TASK REQUIREMENTS – Word for word, print out all of the data, omitting every image.
········
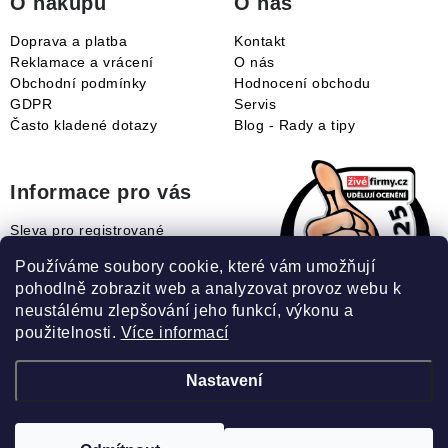
O nákupu
O nás
Doprava a platba
Kontakt
Reklamace a vrácení
O nás
Obchodní podmínky
Hodnocení obchodu
GDPR
Servis
Často kladené dotazy
Blog - Rady a tipy
Informace pro vás
Sleva pro registrované
Naše novinky
Používáme soubory cookie, které vám umožňují
Jak uplatnit slevový kupón?
pohodlně zobrazit web a analyzovat provoz webu k
Jak nakupovat?
neustálému zlepšování jeho funkcí, výkonu a
Slovník pojmů
použitelnosti.
Více informací
Nastavení
Recenze našeho eshopu:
········
REPLY TO THE EXERCISE –
O nákupu
O nás
Doprava a platba
Kontakt
Reklamace a vrácení
O nás
Obchodní podmínky
Hodnocení obchodu
GDPR
Servis
Často kladené dotazy
Blog - Rady a tipy
Informace pro vás
Sleva pro registrované
Naše novinky
Používáme soubory cookie, které vám umožňují
Jak uplatnit slevový kupón?
pohodlně zobrazit web a analyzovat provoz webu k
Jak nakupovat?
neustálému zlepšování jeho funkcí, výkonu a
Slovník pojmů
použitelnosti.
Více informací
Nastavení
Recenze našeho eshopu:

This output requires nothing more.